The lines from the beginning of the records below through the one holding "much surrogates make" are to be copied exactly; leave the pictures out.

**********

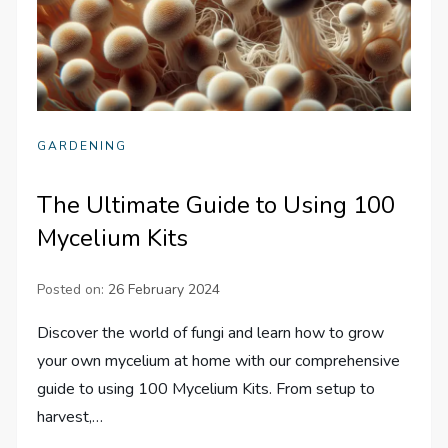
GARDENING
The Ultimate Guide to Using 100
Mycelium Kits
Posted on:
26 February 2024
Discover the world of fungi and learn how to grow
your own mycelium at home with our comprehensive
guide to using 100 Mycelium Kits. From setup to
harvest,…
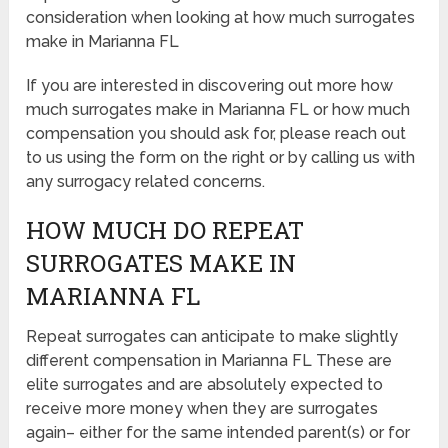
consideration when looking at how much surrogates
make in Marianna FL
If you are interested in discovering out more how
much surrogates make in Marianna FL or how much
compensation you should ask for, please reach out
to us using the form on the right or by calling us with
any surrogacy related concerns.
HOW MUCH DO REPEAT
SURROGATES MAKE IN
MARIANNA FL
Repeat surrogates can anticipate to make slightly
different compensation in Marianna FL These are
elite surrogates and are absolutely expected to
receive more money when they are surrogates
again– either for the same intended parent(s) or for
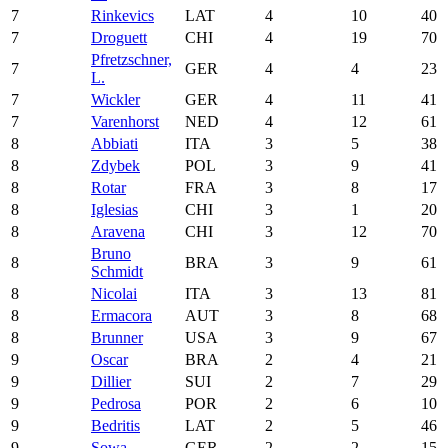
7
Rinkevics
LAT
4
10
40
7
Droguett
CHI
4
19
70
Pfretzschner,
7
GER
4
4
23
L.
7
Wickler
GER
4
11
41
7
Varenhorst
NED
4
12
61
8
Abbiati
ITA
3
5
38
8
Zdybek
POL
3
9
41
8
Rotar
FRA
3
8
17
8
Iglesias
CHI
3
1
20
8
Aravena
CHI
3
12
70
Bruno
8
BRA
3
9
61
Schmidt
8
Nicolai
ITA
3
13
81
8
Ermacora
AUT
3
8
68
8
Brunner
USA
3
9
67
9
Oscar
BRA
2
4
21
9
Dillier
SUI
2
7
29
9
Pedrosa
POR
2
6
10
9
Bedritis
LAT
2
5
46
9
Sowa
GER
2
2
15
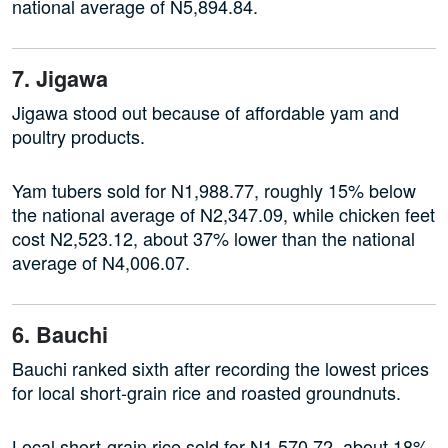
national average of N5,894.84.
7. Jigawa
Jigawa stood out because of affordable yam and
poultry products.
Yam tubers sold for N1,988.77, roughly 15% below
the national average of N2,347.09, while chicken feet
cost N2,523.12, about 37% lower than the national
average of N4,006.07.
6. Bauchi
Bauchi ranked sixth after recording the lowest prices
for local short-grain rice and roasted groundnuts.
Local short-grain rice sold for N1,570.72, about 18%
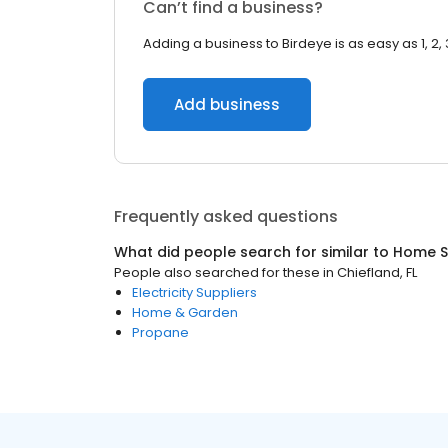
Can’t find a business?
Adding a business to Birdeye is as easy as 1, 2, 
Add business
Frequently asked questions
What did people search for similar to
Home S
People also searched for these
in
Chiefland, FL
Electricity Suppliers
Home & Garden
Propane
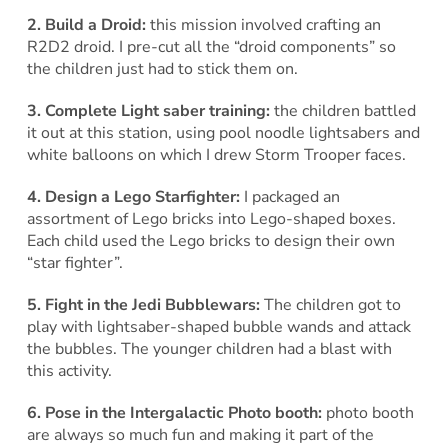
2. Build a Droid:
this mission involved crafting an
R2D2 droid. I pre-cut all the “droid components” so
the children just had to stick them on.
3. Complete Light saber training:
the children battled
it out at this station, using pool noodle lightsabers and
white balloons on which I drew Storm Trooper faces.
4. Design a Lego Starfighter:
I packaged an
assortment of Lego bricks into Lego-shaped boxes.
Each child used the Lego bricks to design their own
“star fighter”.
5. Fight in the Jedi Bubblewars:
The children got to
play with lightsaber-shaped bubble wands and attack
the bubbles. The younger children had a blast with
this activity.
6. Pose in the Intergalactic Photo booth:
photo booth
are always so much fun and making it part of the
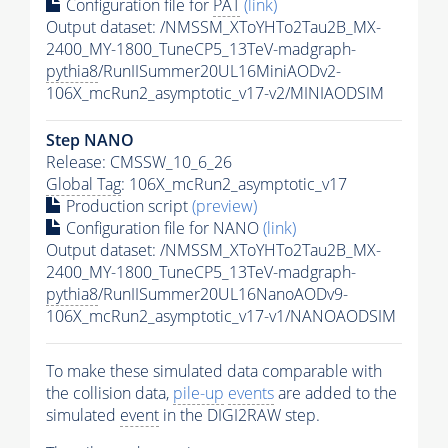
Configuration file for
PAT
(link)
Output dataset: /NMSSM_XToYHTo2Tau2B_MX-
2400_MY-1800_TuneCP5_13TeV-madgraph-
pythia8
/RunIISummer20UL16MiniAODv2-
106X_mcRun2_asymptotic_v17-v2/MINIAODSIM
Step NANO
Release: CMSSW_10_6_26
Global Tag
: 106X_mcRun2_asymptotic_v17
Production script
(preview)
Configuration file for NANO
(link)
Output dataset: /NMSSM_XToYHTo2Tau2B_MX-
2400_MY-1800_TuneCP5_13TeV-madgraph-
pythia8
/RunIISummer20UL16NanoAODv9-
106X_mcRun2_asymptotic_v17-v1/NANOAODSIM
To make these simulated data comparable with
the collision data,
pile-up
events
are added to the
simulated
event
in the DIGI2RAW step.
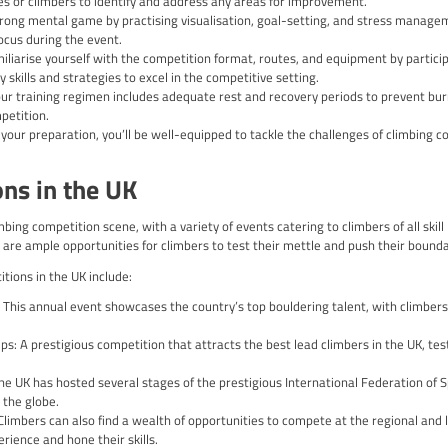
here to a set of rules and formats that ensure fair play and a c
r your success and enjoyment in the competitive arena.
e of include:
nd Grading: Climbing routes in competitions are graded based on 
g bodies and regions.
titions often impose strict time limits for each event, requirin
g: Climbers are typically scored based on factors such as their 
climb.
 Progression: Depending on the competition format, climbers may
etitions, such as the Climbing World Championships or the Oly
ing to these rules and formats will help you navigate the comp
mpetition Preparation and Train
ng competition requires a comprehensive approach that encompa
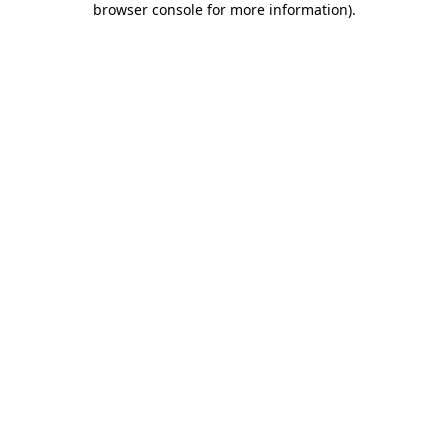
browser console for more information)
.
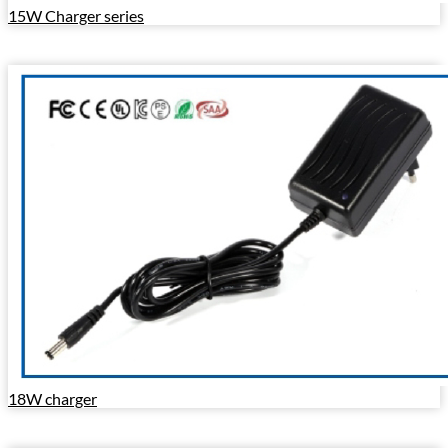
15W Charger series
18W charger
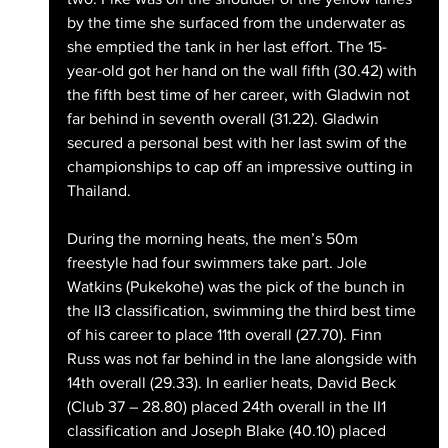
by the time she surfaced from the underwater as 
she emptied the tank in her last effort. The 15-
year-old got her hand on the wall fifth (30.42) with 
the fifth best time of her career, with Gladwin not 
far behind in seventh overall (31.22). Gladwin 
secured a personal best with her last swim of the 
championships to cap off an impressive outting in 
Thailand. 
During the morning heats, the men’s 50m 
freestyle had four swimmers take part. Jole 
Watkins (Pukekohe) was the pick of the bunch in 
the II3 classification, swimming the third best time 
of his career to place 11th overall (27.70). Finn 
Russ was not far behind in the lane alongside with 
14th overall (29.33). In earlier heats, David Beck 
(Club 37 – 28.80) placed 24th overall in the II1 
classification and Joseph Blake (40.10) placed 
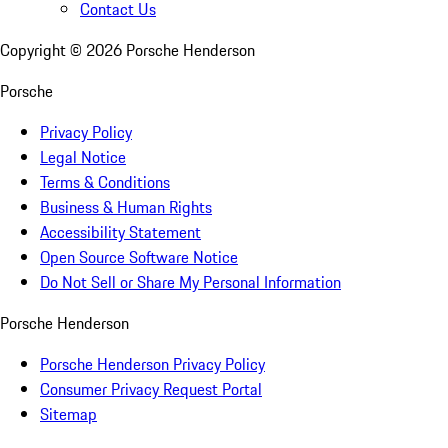
Contact Us
Copyright ©
2026
Porsche Henderson
Porsche
Privacy Policy
Legal Notice
Terms & Conditions
Business & Human Rights
Accessibility Statement
Open Source Software Notice
Do Not Sell or Share My Personal Information
Porsche Henderson
Porsche Henderson Privacy Policy
Consumer Privacy Request Portal
Sitemap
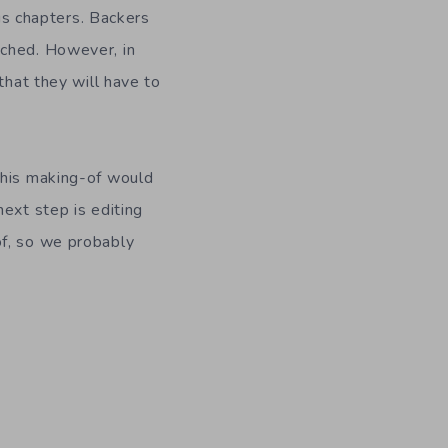
 chapters. Backers
ached. However, in
that they will have to
This making-of would
ext step is editing
of, so we probably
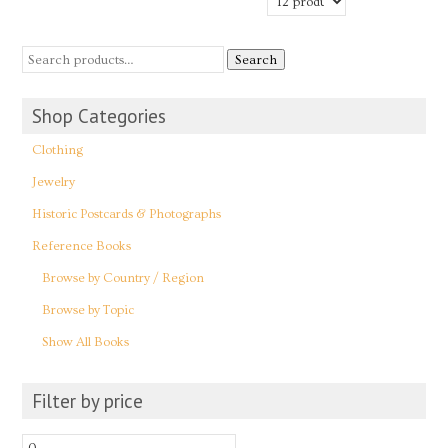
Search
Shop Categories
Clothing
Jewelry
Historic Postcards & Photographs
Reference Books
Browse by Country / Region
Browse by Topic
Show All Books
Filter by price
Min
Max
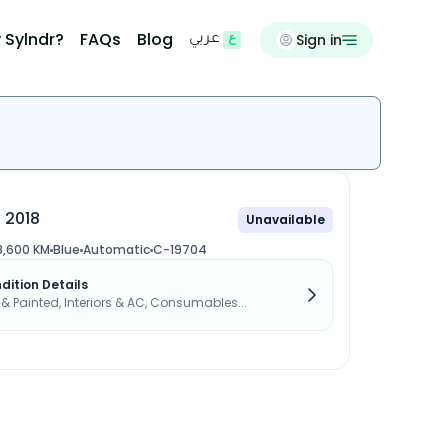
 Sylndr?
FAQs
Blog
Sign in
عربي
 2018
Unavailable
8,600 KM
Blue
Automatic
C-19704
dition Details
s & Painted, Interiors & AC, Consumables...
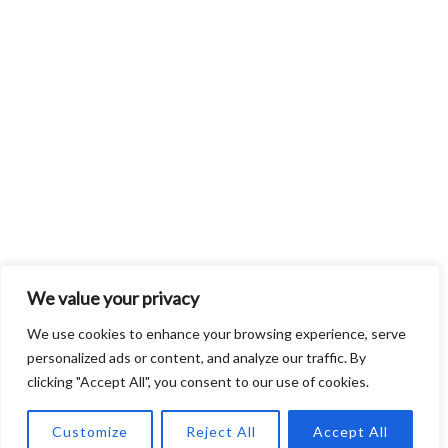
We value your privacy
We use cookies to enhance your browsing experience, serve
personalized ads or content, and analyze our traffic. By
clicking "Accept All", you consent to our use of cookies.
Customize
Reject All
Accept All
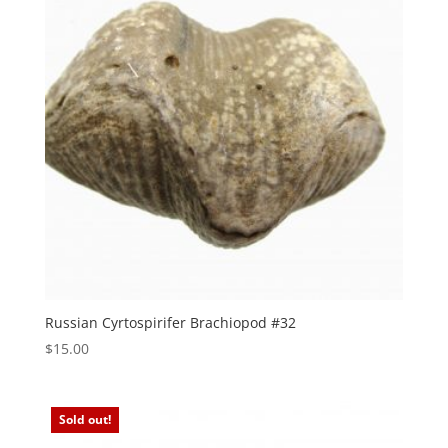
Russian Cyrtospirifer Brachiopod #32
$
15.00
Sold out!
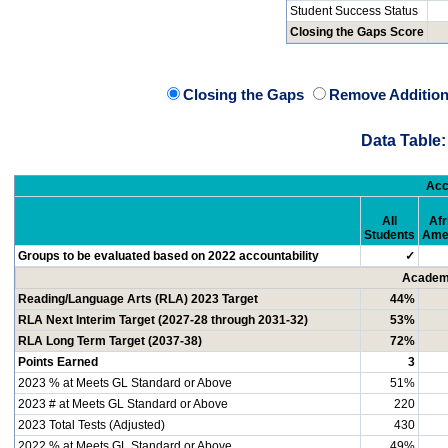
Student Success Status
Closing the Gaps Score
Closing the Gaps
Remove Addition
Data Table:
Acc
All
Afr
Students
Ame
Groups to be evaluated based on 2022 accountability
✓
Academi
Reading/Language Arts (RLA) 2023 Target
44%
RLA Next Interim Target (2027-28 through 2031-32)
53%
RLA Long Term Target (2037-38)
72%
Points Earned
3
2023 % at Meets GL Standard or Above
51%
2023 # at Meets GL Standard or Above
220
2023 Total Tests (Adjusted)
430
2022 % at Meets GL Standard or Above
49%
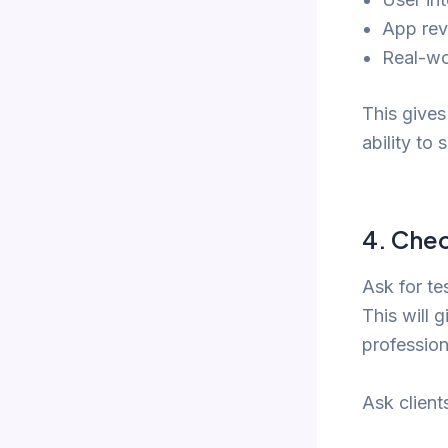
App rev
Real-wo
This gives
ability to
4.
Chec
Ask for te
This will 
profession
Ask client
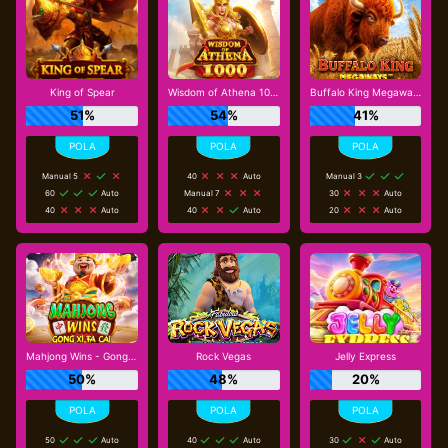
King of Spear
Wisdom of Athena 1000
Buffalo King Megaways
51%
54%
41%
Manual 5
40
Auto
Manual 3
60
Auto
Manual 7
30
Auto
40
Auto
40
Auto
20
Auto
Mahjong Wins - Gong Xi Fa Cai
Rock Vegas
Jelly Express
50%
48%
20%
50
Auto
40
Auto
30
Auto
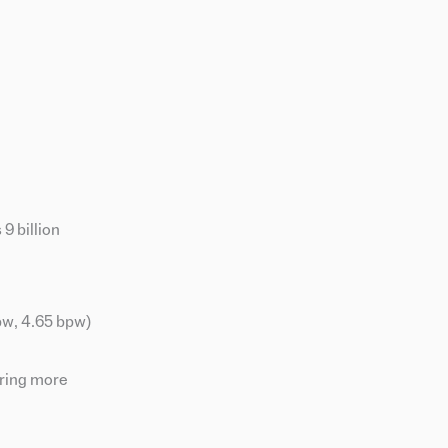
9 billion
bpw, 4.65 bpw)
iring more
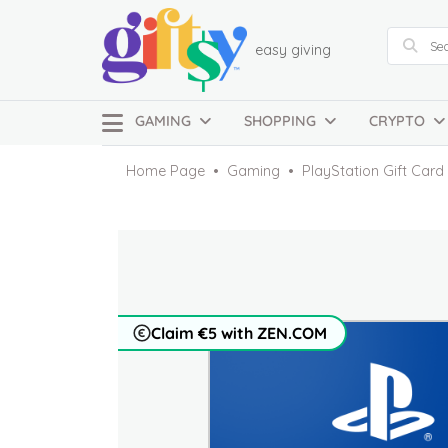
easy giving
GAMING
SHOPPING
CRYPTO
Home Page
Gaming
PlayStation Gift Car
Claim €5 with ZEN.COM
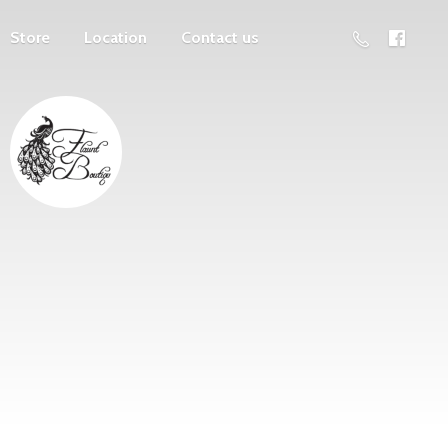
Store
Location
Contact us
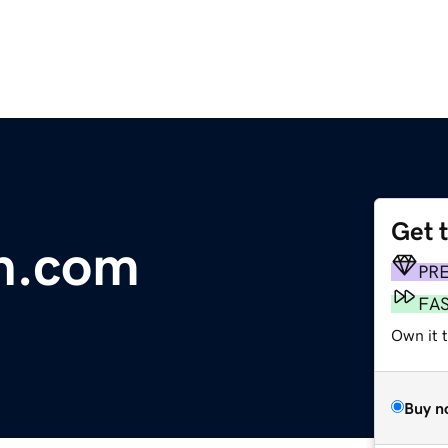
Get 
n.com
PR
FA
Own it 
Buy n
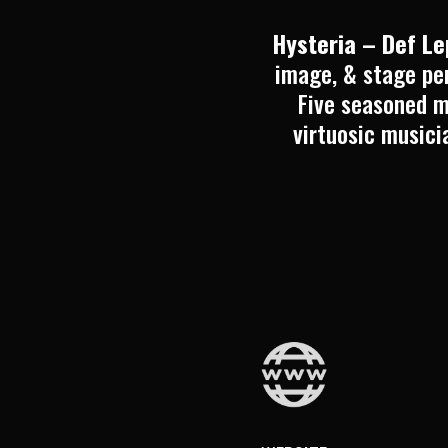
Hysteria – Def L
image, & stage per
Five seasoned m
virtuosic musici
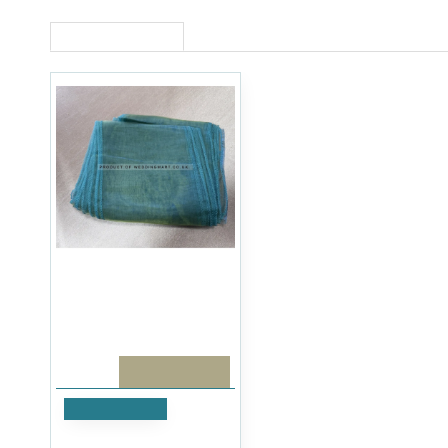
RECENTLY VIEWED
PACK OF 10
Add to Cart
Sage Green Organza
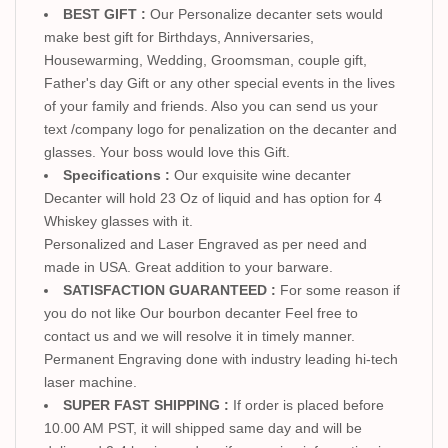
BEST GIFT :
Our Personalize decanter sets would
make best gift for Birthdays, Anniversaries,
Housewarming, Wedding, Groomsman, couple gift,
Father's day Gift or any other special events in the lives
of your family and friends. Also you can send us your
text /company logo for penalization on the decanter and
glasses. Your boss would love this Gift.
Specifications :
Our exquisite wine decanter
Decanter will hold 23 Oz of liquid and has option for 4
Whiskey glasses with it.
Personalized and Laser Engraved as per need and
made in USA. Great addition to your barware.
SATISFACTION GUARANTEED :
For some reason if
you do not like Our bourbon decanter Feel free to
contact us and we will resolve it in timely manner.
Permanent Engraving done with industry leading hi-tech
laser machine.
SUPER FAST SHIPPING :
If order is placed before
10.00 AM PST, it will shipped same day and will be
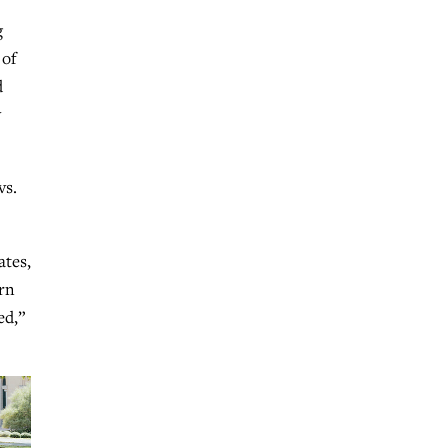
g
 of
d
w
vs.
ates,
ern
ed,”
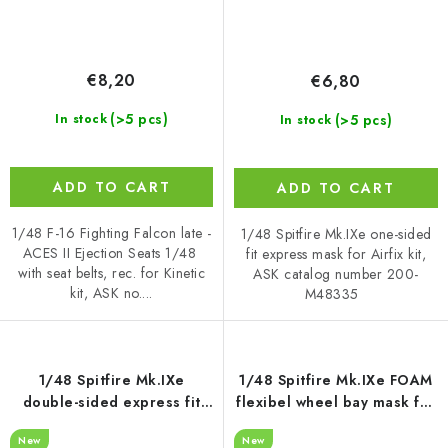
€8,20
€6,80
(>5 pcs)
(>5 pcs)
In stock
In stock
ADD TO CART
ADD TO CART
1/48 F-16 Fighting Falcon late -
1/48 Spitfire Mk.IXe one-sided
ACES II Ejection Seats 1/48
fit express mask for Airfix kit,
with seat belts, rec. for Kinetic
ASK catalog number 200-
kit, ASK no....
M48335
1/48 Spitfire Mk.IXe
1/48 Spitfire Mk.IXe FOAM
double-sided express fit
flexibel wheel bay mask for
mask for Airfix
Airfix
New
New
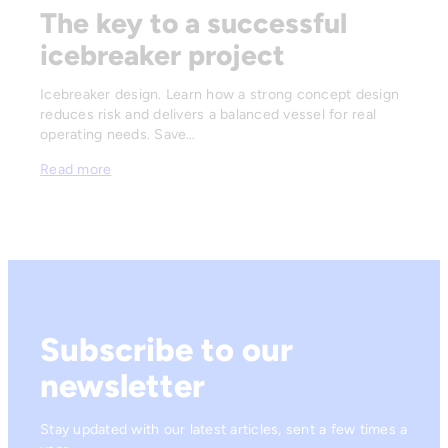
The key to a successful
icebreaker project
Icebreaker design. Learn how a strong concept design
reduces risk and delivers a balanced vessel for real
operating needs. Save…
Read more
Subscribe to our
newsletter
Stay updated with our latest articles, sent a few times a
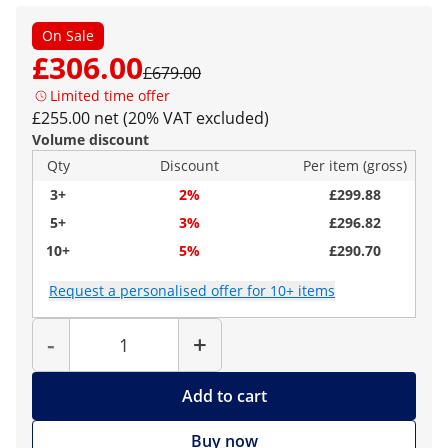
On Sale
£306.00
£679.00
Limited time offer
£255.00 net (20% VAT excluded)
Volume discount
Qty
Discount
Per item (gross)
3+
2%
£299.88
5+
3%
£296.82
10+
5%
£290.70
Request a personalised offer for 10+ items
Quantity
-
+
Add to cart
Buy now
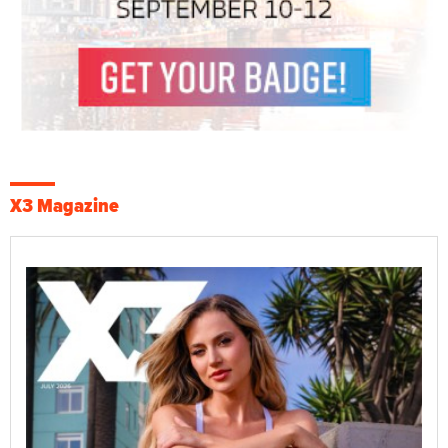
X3 Magazine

**********

TASK OUTPUT ->
GARDENING
The Ultimate Guide to Using 100
Mycelium Kits
Posted on:
26 February 2024
Discover the world of fungi and learn how to grow
your own mycelium at home with our comprehensive
guide to using 100 Mycelium Kits. From setup to
harvest,…
consideration when looking at how much surrogates
make in Marianna FL
If you are interested in discovering out more how
much surrogates make in Marianna FL or how much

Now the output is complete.